■ Task goal ■
What is printed must match, line for line, the records from their first line through the line containing "nem alçará todos", with pictures left out.

===============

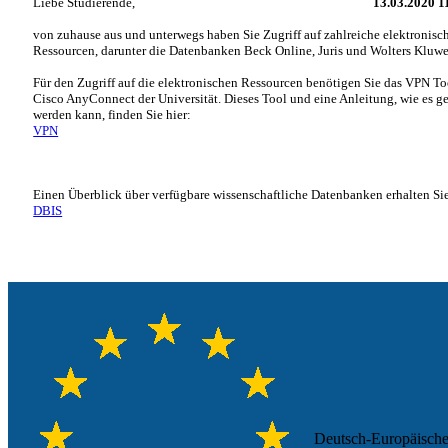
Liebe Studierende,
13.03.2020 1
von zuhause aus und unterwegs haben Sie Zugriff auf zahlreiche elektronisc
Ressourcen, darunter die Datenbanken Beck Online, Juris und Wolters Kluwe
Für den Zugriff auf die elektronischen Ressourcen benötigen Sie das VPN To
Cisco AnyConnect der Universität. Dieses Tool und eine Anleitung, wie es g
werden kann, finden Sie hier:
VPN
Einen Überblick über verfügbare wissenschaftliche Datenbanken erhalten Si
DBIS
Deutsch-Europäische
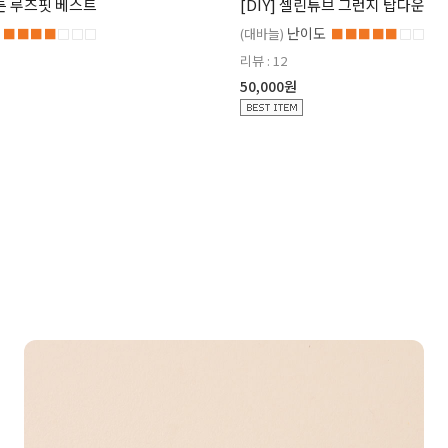
코튼 루즈핏 베스트
[DIY] 셀린튜브 그런지 탑다운
난이도
■■■■
□□□
(대바늘)
■■■■■
□□
리뷰 : 12
50,000원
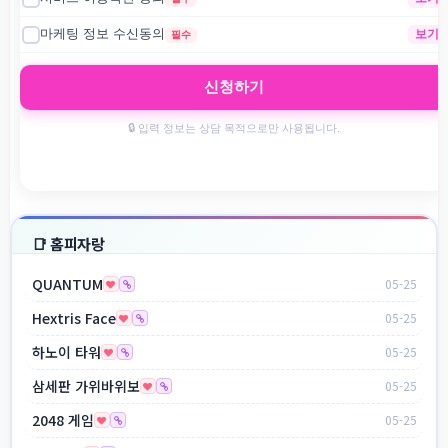
📑 홈피자랑
QUANTUM
05-25
Hextris Face
05-25
하노이 타워
05-25
삼세판 가위바위보
05-25
2048 게임
05-25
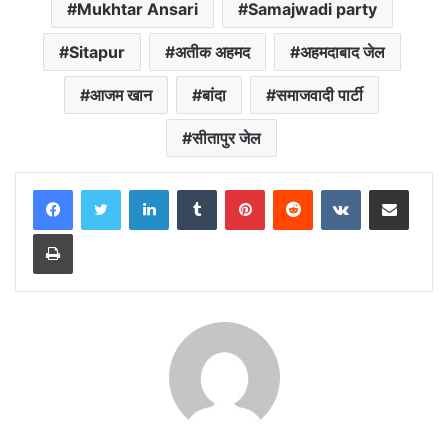
o
p
r
a
n
Mukhtar Ansari
Samajwadi party
k
p
m
k
Sitapur
अतीक अहमद
अहमदाबाद जेल
आजम खान
बांदा
समाजवादी पार्टी
सीतापुर जेल
LinkedIn
Tumblr
Pinterest
Reddit
VKontakte
Share via Email
Print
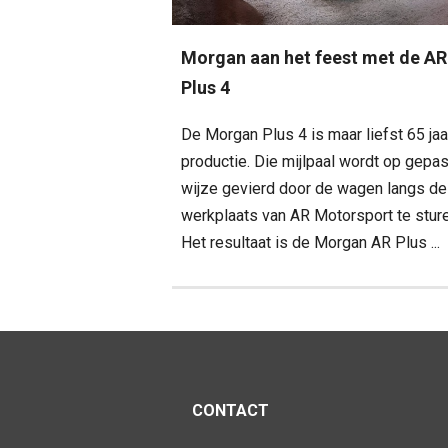
Morgan aan het feest met de AR
Plus 4
De Morgan Plus 4 is maar liefst 65 jaa
productie. Die mijlpaal wordt op gepa
wijze gevierd door de wagen langs de
werkplaats van AR Motorsport te sture
Het resultaat is de Morgan AR Plus ...
CONTACT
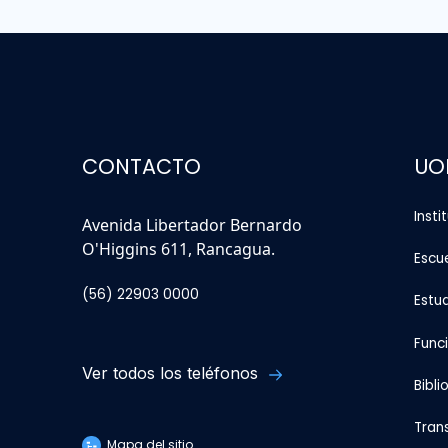
CONTACTO
UO
Insti
Avenida Libertador Bernardo
O'Higgins 611, Rancagua.
Escu
(56) 22903 0000
Estu
Func
Ver todos los teléfonos
Bibli
Tran
Mapa del sitio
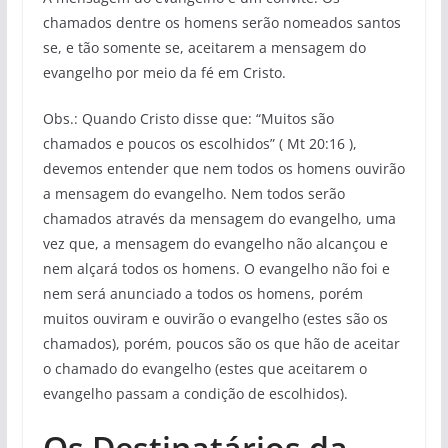
chamados dentre os homens serão nomeados santos
se, e tão somente se, aceitarem a mensagem do
evangelho por meio da fé em Cristo.
Obs.: Quando Cristo disse que: “Muitos são
chamados e poucos os escolhidos” ( Mt 20:16 ),
devemos entender que nem todos os homens ouvirão
a mensagem do evangelho. Nem todos serão
chamados através da mensagem do evangelho, uma
vez que, a mensagem do evangelho não alcançou e
nem alçará todos os homens. O evangelho não foi e
nem será anunciado a todos os homens, porém
muitos ouviram e ouvirão o evangelho (estes são os
chamados), porém, poucos são os que hão de aceitar
o chamado do evangelho (estes que aceitarem o
evangelho passam a condição de escolhidos).
Os Destinatários da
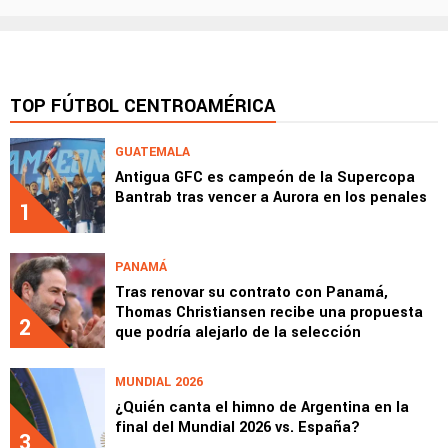
TOP FÚTBOL CENTROAMÉRICA
GUATEMALA
Antigua GFC es campeón de la Supercopa
Bantrab tras vencer a Aurora en los penales
1
PANAMÁ
Tras renovar su contrato con Panamá,
Thomas Christiansen recibe una propuesta
2
que podría alejarlo de la selección
MUNDIAL 2026
¿Quién canta el himno de Argentina en la
final del Mundial 2026 vs. España?
3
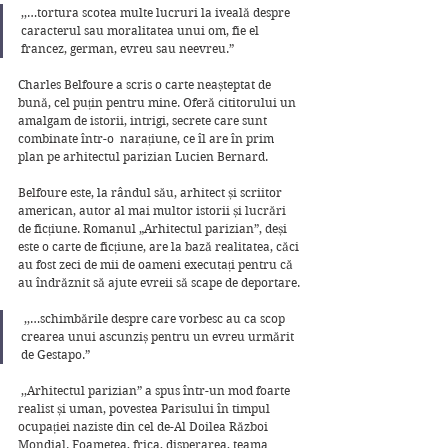
,,…tortura scotea multe lucruri la iveală despre 
caracterul sau moralitatea unui om, fie el 
francez, german, evreu sau neevreu.”
Charles Belfoure a scris o carte neașteptat de 
bună, cel puțin pentru mine. Oferă cititorului un 
amalgam de istorii, intrigi, secrete care sunt 
combinate într-o  narațiune, ce îl are în prim 
plan pe arhitectul parizian Lucien Bernard. 
Belfoure este, la rândul său, arhitect și scriitor 
american, autor al mai multor istorii și lucrări 
de ficțiune. Romanul „Arhitectul parizian”, deși 
este o carte de ficțiune, are la bază realitatea, căci 
au fost zeci de mii de oameni executați pentru că 
au îndrăznit să ajute evreii să scape de deportare.
 ,,…schimbările despre care vorbesc au ca scop 
crearea unui ascunziș pentru un evreu urmărit 
de Gestapo.”
 ,,Arhitectul parizian” a spus într-un mod foarte 
realist și uman, povestea Parisului în timpul 
ocupației naziste din cel de-Al Doilea Război 
Mondial. Foametea, frica, disperarea, teama 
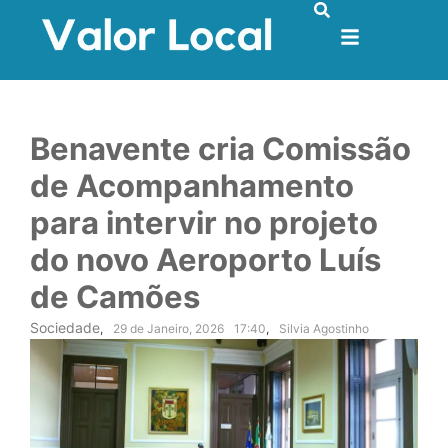
Benavente cria Comissão
de Acompanhamento
para intervir no projeto
do novo Aeroporto Luís
de Camões
Sociedade
,
29 de Janeiro, 2026
17:40
,
Silvia Agostinho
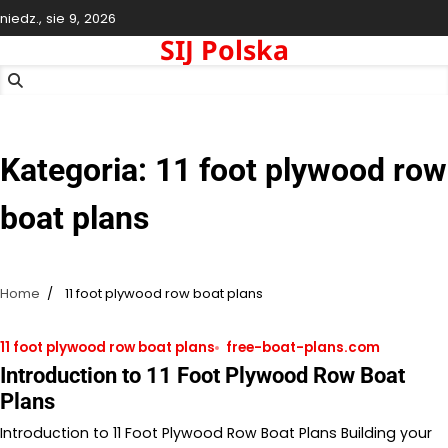
Skip
niedz., sie 9, 2026
to
SIJ Polska
content
Kategoria:
11 foot plywood row
boat plans
Home
11 foot plywood row boat plans
11 foot plywood row boat plans
free-boat-plans.com
Introduction to 11 Foot Plywood Row Boat
Plans
Introduction to 11 Foot Plywood Row Boat Plans Building your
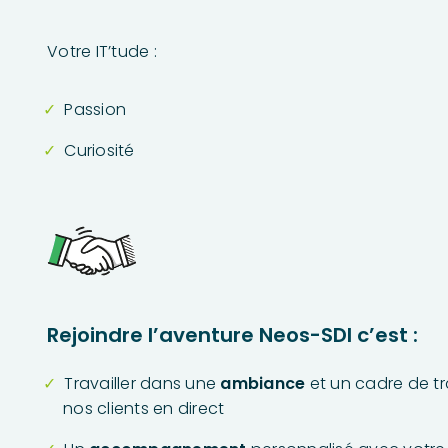
Votre IT’tude :
Passion
Curiosité
Rejoindre l’aventure Neos-SDI c’est :
Travailler dans une
ambiance
et un cadre de tr
nos clients en direct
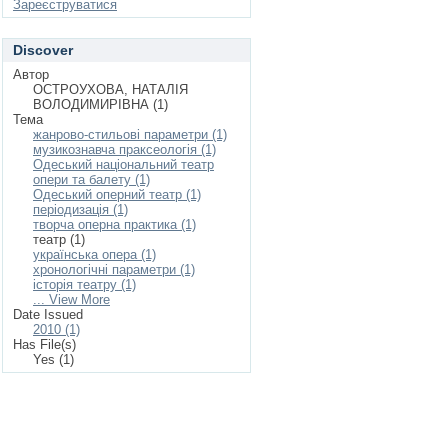
Зареєструватися
Discover
Автор
ОСТРОУХОВА, НАТАЛІЯ
ВОЛОДИМИРІВНА (1)
Тема
жанрово-стильові параметри (1)
музикознавча праксеологія (1)
Одеський національний театр
опери та балету (1)
Одеський оперний театр (1)
періодизація (1)
творча оперна практика (1)
театр (1)
українська опера (1)
хронологічні параметри (1)
історія театру (1)
... View More
Date Issued
2010 (1)
Has File(s)
Yes (1)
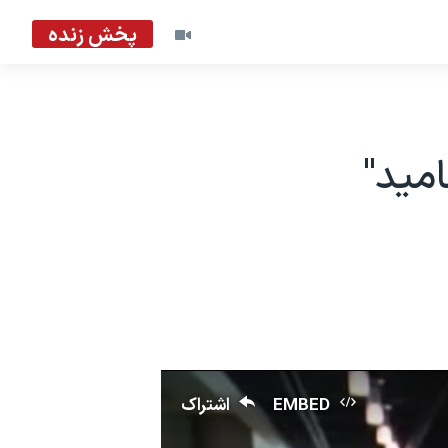
پخش زنده
امید"
EMBED
اشتراک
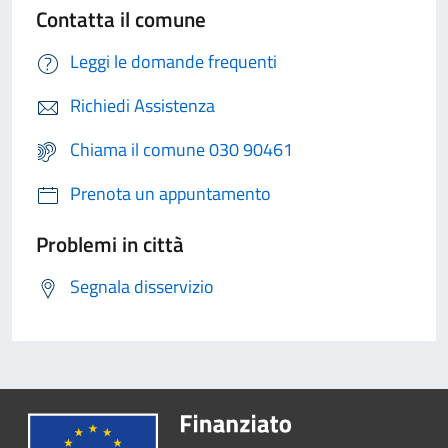
Contatta il comune
Leggi le domande frequenti
Richiedi Assistenza
Chiama il comune 030 90461
Prenota un appuntamento
Problemi in città
Segnala disservizio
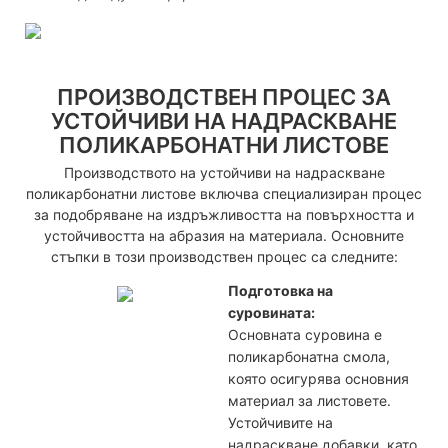
ПРОИЗВОДСТВЕН ПРОЦЕС ЗА
УСТОЙЧИВИ НА НАДРАСКВАНЕ
ПОЛИКАРБОНАТНИ ЛИСТОВЕ
Производството на устойчиви на надраскване
поликарбонатни листове включва специализиран процес
за подобряване на издръжливостта на повърхността и
устойчивостта на абразия на материала. Основните
стъпки в този производствен процес са следните:
Подготовка на
суровината:
Основната суровина е
поликарбонатна смола,
която осигурява основния
материал за листовете.
Устойчивите на
надраскване добавки, като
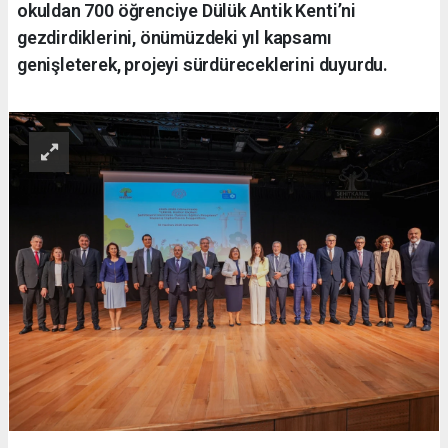
okuldan 700 öğrenciye Dülük Antik Kenti’ni
gezdirdiklerini, önümüzdeki yıl kapsamı
genişleterek, projeyi sürdüreceklerini duyurdu.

===============

■ Answer to the exercise ■
Liebe Studierende,
13.03.2020 1
von zuhause aus und unterwegs haben Sie Zugriff auf zahlreiche elektronisc
Ressourcen, darunter die Datenbanken Beck Online, Juris und Wolters Kluwe
Für den Zugriff auf die elektronischen Ressourcen benötigen Sie das VPN To
Cisco AnyConnect der Universität. Dieses Tool und eine Anleitung, wie es g
werden kann, finden Sie hier:
VPN
Einen Überblick über verfügbare wissenschaftliche Datenbanken erhalten Si
DBIS
Deutsch-Europäische
코튼 루즈핏 베스트
[DIY] 셀린튜브 그런지 탑다운
난이도
■■■■
□□□
(대바늘)
■■■■■
□□
리뷰 : 12
50,000원
📑 홈피자랑
QUANTUM
05-25
Hextris Face
05-25
하노이 타워
05-25
삼세판 가위바위보
05-25
2048 게임
05-25
o
p
r
a
n
Mukhtar Ansari
Samajwadi party
k
p
m
k
Sitapur
अतीक अहमद
अहमदाबाद जेल
आजम खान
बांदा
समाजवादी पार्टी
सीतापुर जेल
LinkedIn
Tumblr
Pinterest
Reddit
VKontakte
Share via Email
Print
Morgan aan het feest met de AR
Plus 4
De Morgan Plus 4 is maar liefst 65 jaa
productie. Die mijlpaal wordt op gepa
wijze gevierd door de wagen langs de
werkplaats van AR Motorsport te sture
Het resultaat is de Morgan AR Plus ...
CONTACT
CONTACTO
UO
Insti
Avenida Libertador Bernardo
O'Higgins 611, Rancagua.
Escu
(56) 22903 0000
Estu
Func
Ver todos los teléfonos
Bibli
Tran
Mapa del sitio
chamados dentre os homens serão nomeados santos
se, e tão somente se, aceitarem a mensagem do
evangelho por meio da fé em Cristo.
Obs.: Quando Cristo disse que: “Muitos são
chamados e poucos os escolhidos” ( Mt 20:16 ),
devemos entender que nem todos os homens ouvirão
a mensagem do evangelho. Nem todos serão
chamados através da mensagem do evangelho, uma
vez que, a mensagem do evangelho não alcançou e
nem alçará todos os homens. O evangelho não foi e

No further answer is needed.